It is a remarkable achievement that we are able to travel beyond our blue sky into the vast dark frontier of space. To be given an opportunity to embark on such a trip would no doubt be exhilarating. There is so much to be excited about, save, perhaps, for the fare.
While it is obvious the goal of a space mission isn’t even remotely related to enjoying good food, it is undeniable that space cuisine is most definitely an underwhelming experience.
In the early 60s, space food was as bland and bare as it could be. A typical meal was comprised of bite-sized cubes, freeze-dried powders, and tubes of semi-liquids. This has changed dramatically over the next 30 years. Freeze-dried foods became easier to rehydrate, and a host of new food items became available for astronauts including apple juice, chicken, some vegetables, and pudding. Now, with the availability of on-board hot water, refrigerators, freezers, fastened tables and chairs, and special trays, dining in microgravity is no longer depressing, and actually bears some semblance to dining on Earth. More food items are now included, and crew members can even ask for a personalised menu.

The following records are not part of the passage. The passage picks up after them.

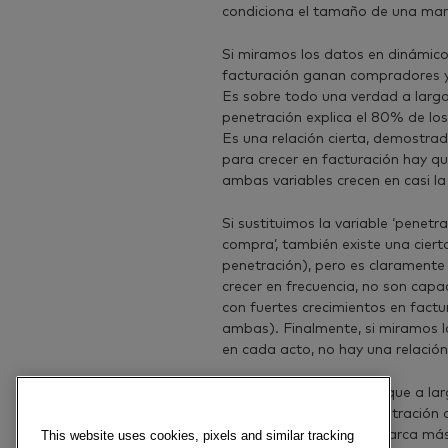
condiciona el tamaño de una marca
Si miramos los datos en dinámico,
facturación ganan compradores y
Es sobre todo una verdad a largo 
penetración explica el 80% de l
Es una relación cierta, demostra
para crecer en facturación hay q
ambas variables crecen en casi l
Si sustituimos la variable ‘penetra
compra’, también existe una cierta
penetración), pero es clarament
crecer en frecuencia, no son capa
con fuertes crecimientos en fact
ambas). Finalmente, si miramos l
en cada acto, no hay una relación 
Podemos concluir, pues, que a la
apalancándonos en penetración q
variable de gestión de marca más
This website uses cookies, pixels and similar tracking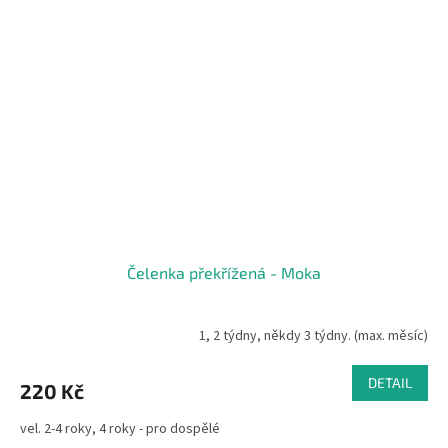
Čelenka překřížená - Moka
1, 2 týdny, někdy 3 týdny. (max. měsíc)
DETAIL
220 Kč
vel. 2-4 roky, 4 roky - pro dospělé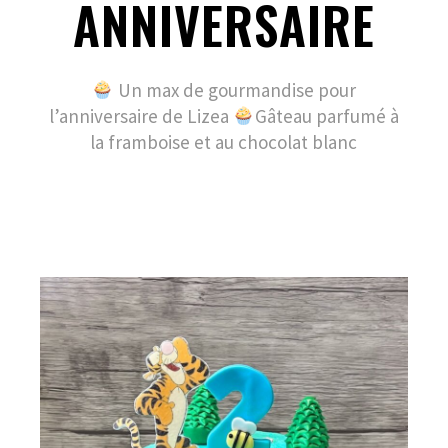
ANNIVERSAIRE
Un max de gourmandise pour
l’anniversaire de Lizea
Gâteau parfumé à
la framboise et au chocolat blanc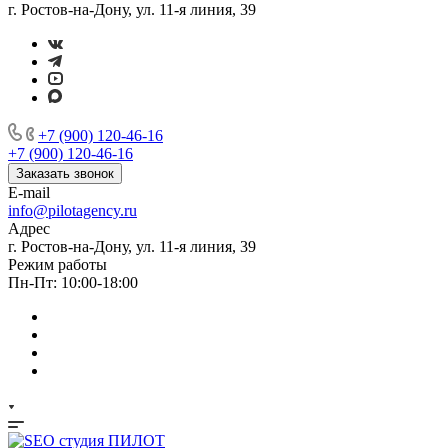
г. Ростов-на-Дону, ул. 11-я линия, 39
+7 (900) 120-46-16
+7 (900) 120-46-16
Заказать звонок
E-mail
info@pilotagency.ru
Адрес
г. Ростов-на-Дону, ул. 11-я линия, 39
Режим работы
Пн-Пт: 10:00-18:00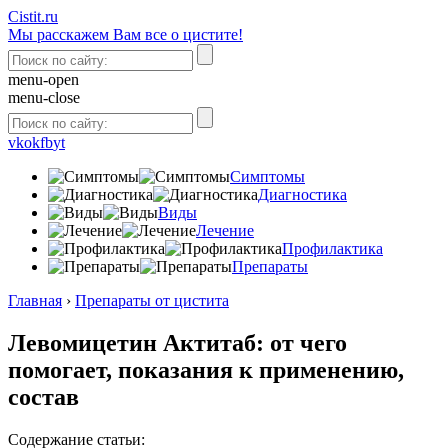
Сistit.ru
Мы расскажем Вам все о цистите!
menu-open
menu-close
vk
ok
fb
yt
Симптомы
Диагностика
Виды
Лечение
Профилактика
Препараты
Главная
›
Препараты от цистита
Левомицетин Актитаб: от чего
помогает, показания к применению,
состав
Содержание статьи: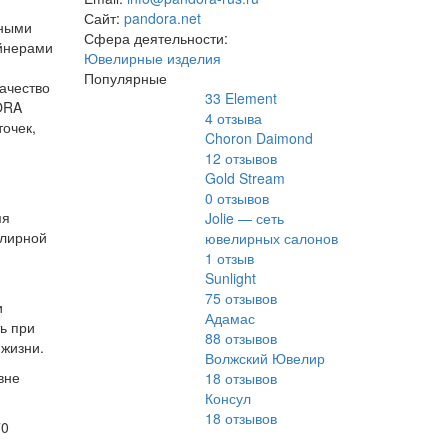
Сайт:
pandora.net
ьными
Сфера деятельности:
йнерами
Ювелирные изделия
Популярные
качество
33 Element
ORA
4
отзыва
точек,
Choron Daimond
12
отзывов
Gold Stream
0
отзывов
мя
Jolie — сеть
елирной
ювелирных салонов
1
отзыв
Sunlight
75
отзывов
и
Адамас
ь при
88
отзывов
 жизни.
Волжский Ювелир
вне
18
отзывов
Консул
18
отзывов
70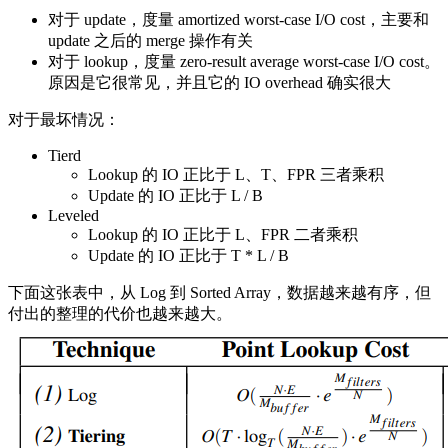
对于 update，度量 amortized worst-case I/O cost，主要和
update 之后的 merge 操作有关
对于 lookup，度量 zero-result average worst-case I/O cost。
原因是它很常见，并且它的 IO overhead 确实很大
对于最坏情况：
Tierd
Lookup 的 IO 正比于 L、T、FPR 三者乘积
Update 的 IO 正比于 L / B
Leveled
Lookup 的 IO 正比于 L、FPR 二者乘积
Update 的 IO 正比于 T * L / B
下面这张表中，从 Log 到 Sorted Array，数据越来越有序，但
付出的整理的代价也越来越大。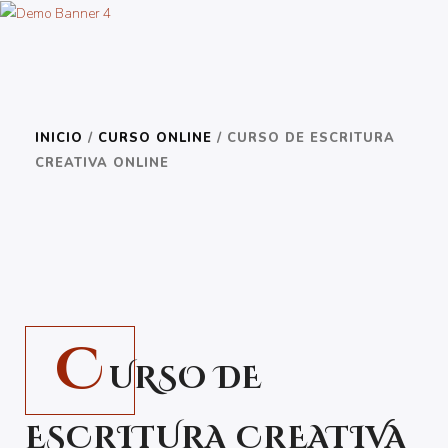
INICIO
/
CURSO ONLINE
/ CURSO DE ESCRITURA
CREATIVA ONLINE
ECHA UN VISTAZO
140.00
€
C
URSO DE
ESCRITURA CREATIVA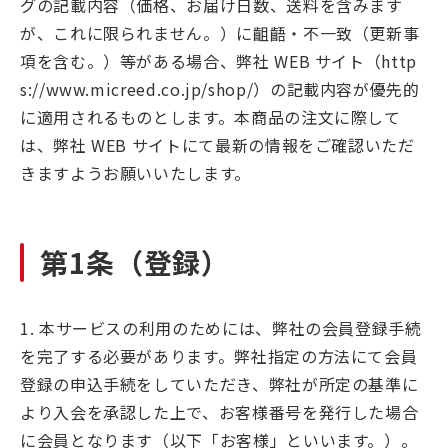
グの記載内容（価格、お届け日数、送料を含みます
が、これに限られません。）に齟齬・不一致（更新事
項を含む。）等がある場合、弊社 WEB サイト（http
s://www.micreed.co.jp/shop/）の記載内容が優先的
に適用されるものとします。本商品の注文に際して
は、弊社 WEB サイトにて最新の情報をご確認いただ
きますようお願いいたします。
第1条（登録）
1. 本サービスの利用のためには、弊社の会員登録手続
を完了する必要があります。弊社指定の方法にて会員
登録の申込手続をしていただき、弊社が所定の基準に
より入会を承認した上で、お客様番号を発行した場合
に会員となります（以下「お客様」といいます。）。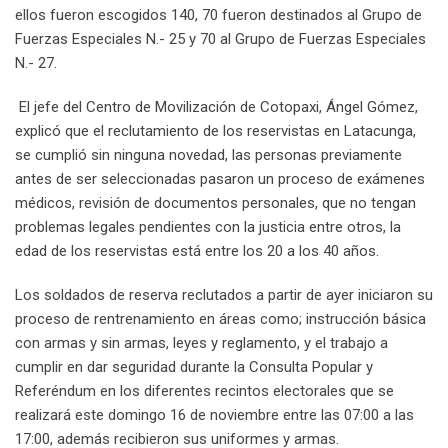
ellos fueron escogidos 140, 70 fueron destinados al Grupo de
Fuerzas Especiales N.- 25 y 70 al Grupo de Fuerzas Especiales
N.- 27.
El jefe del Centro de Movilización de Cotopaxi, Ángel Gómez,
explicó que el reclutamiento de los reservistas en Latacunga,
se cumplió sin ninguna novedad, las personas previamente
antes de ser seleccionadas pasaron un proceso de exámenes
médicos, revisión de documentos personales, que no tengan
problemas legales pendientes con la justicia entre otros, la
edad de los reservistas está entre los 20 a los 40 años.
Los soldados de reserva reclutados a partir de ayer iniciaron su
proceso de rentrenamiento en áreas como; instrucción básica
con armas y sin armas, leyes y reglamento, y el trabajo a
cumplir en dar seguridad durante la Consulta Popular y
Referéndum en los diferentes recintos electorales que se
realizará este domingo 16 de noviembre entre las 07:00 a las
17:00, además recibieron sus uniformes y armas.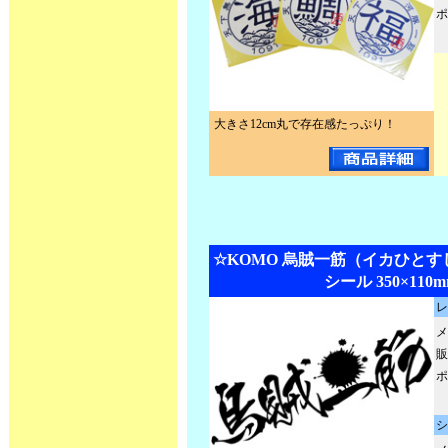
ポ
大きさ12cm丸で存在感たっぷり！
☆KOMO 烏賊一筋（イカひと
シール 350×110
レ
メ
販
ポ
シ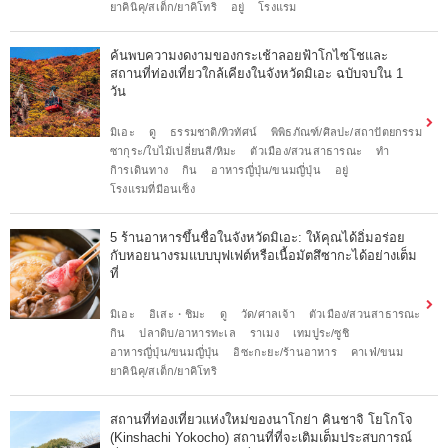
ยาคินิคุ/สเต็ก/ยาคิโทริ
อยู่
โรงแรม
ค้นพบความงดงามของกระเช้าลอยฟ้าโกไซโชและ
สถานที่ท่องเที่ยวใกล้เคียงในจังหวัดมิเอะ ฉบับจบใน 1
วัน
มิเอะ
ดู
ธรรมชาติ/ทิวทัศน์
พิพิธภัณฑ์/ศิลปะ/สถาปัตยกรรม
ซากุระ/ใบไม้เปลี่ยนสี/หิมะ
ตัวเมือง/สวนสาธารณะ
ทำ
กิารเดินทาง
กิน
อาหารญี่ปุ่น/ขนมญี่ปุ่น
อยู่
โรงแรมที่มีอนเซ็ง
5 ร้านอาหารขึ้นชื่อในจังหวัดมิเอะ: ให้คุณได้อิ่มอร่อย
กับหอยนางรมแบบบุฟเฟต์หรือเนื้อมัตสึซากะได้อย่างเต็ม
ที่
มิเอะ
อิเสะ・ชิมะ
ดู
วัด/ศาลเจ้า
ตัวเมือง/สวนสาธารณะ
กิน
ปลาดิบ/อาหารทะเล
ราเมง
เทมปูระ/ซูชิ
อาหารญี่ปุ่น/ขนมญี่ปุ่น
อิซะกะยะ/ร้านอาหาร
คาเฟ่/ขนม
ยาคินิคุ/สเต็ก/ยาคิโทริ
สถานที่ท่องเที่ยวแห่งใหม่ของนาโกย่า คินชาจิ โยโกโจ
(Kinshachi Yokocho) สถานที่ที่จะเติมเต็มประสบการณ์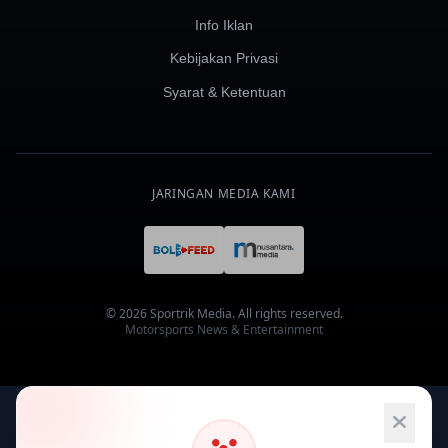
Info Iklan
Kebijakan Privasi
Syarat & Ketentuan
JARINGAN MEDIA KAMI
© 2026 Sportrik Media. All rights reserved.
Motorsports News & Entertainment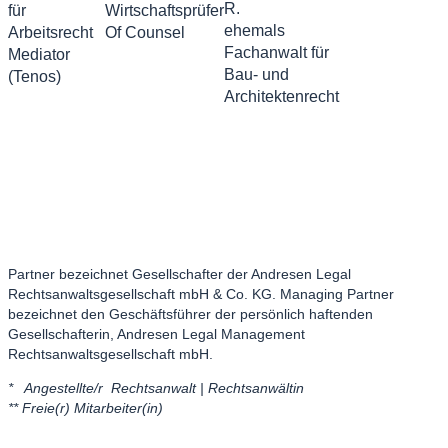
R.
für
Wirtschaftsprüfer
ehemals
Arbeitsrecht
Of Counsel
Fachanwalt für
Mediator
Bau- und
(Tenos)
Architektenrecht
Partner bezeichnet Gesellschafter der Andresen Legal
Rechtsanwaltsgesellschaft mbH & Co. KG. Managing Partner
bezeichnet den Geschäftsführer der persönlich haftenden
Gesellschafterin, Andresen Legal Management
Rechtsanwaltsgesellschaft mbH.
* Angestellte/r Rechtsanwalt | Rechtsanwältin
** Freie(r) Mitarbeiter(in)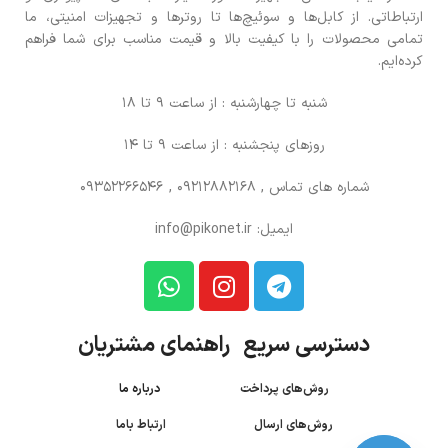
ارتباطاتی. از کابل‌ها و سوئیچ‌ها تا روترها و تجهیزات امنیتی، ما
تمامی محصولات را با کیفیت بالا و قیمت مناسب برای شما فراهم
کرده‌ایم.
شنبه تا چهارشنبه : از ساعت 9 تا 18
روزهای پنجشنبه : از ساعت 9 تا 14
شماره های تماس
, 09212882168 , 09352266546
ایمیل: info@pikonet.ir
دسترسی سریع راهنمای مشتریان
روش‌های پرداخت
درباره ما
روش‌های ارسال
ارتباط باما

However, on long-term missions that span over several years, it is difficult to provide fresh, variable menus for the crew. Extending food shelf life by radiating it to eliminate bacteria is a proven technique; however, the limitations of this method in terms of potential health risks pose a slight hurdle for space food scientists. On the other hand, there is substantial research going into hydroponic growth labs for vegetables and fruits. In fact, NASA claims that on-craft gardening may even be possible with select crops like spinach, strawberries, tomatoes, and some herbs.
Insignificant and irrelevant as it might sound, eating well in space is a subject that garners more attention than many may believe.
As enticing as rehydrated steaks sound, I’m quite content just exploring the different culinary frontiers here on Earth.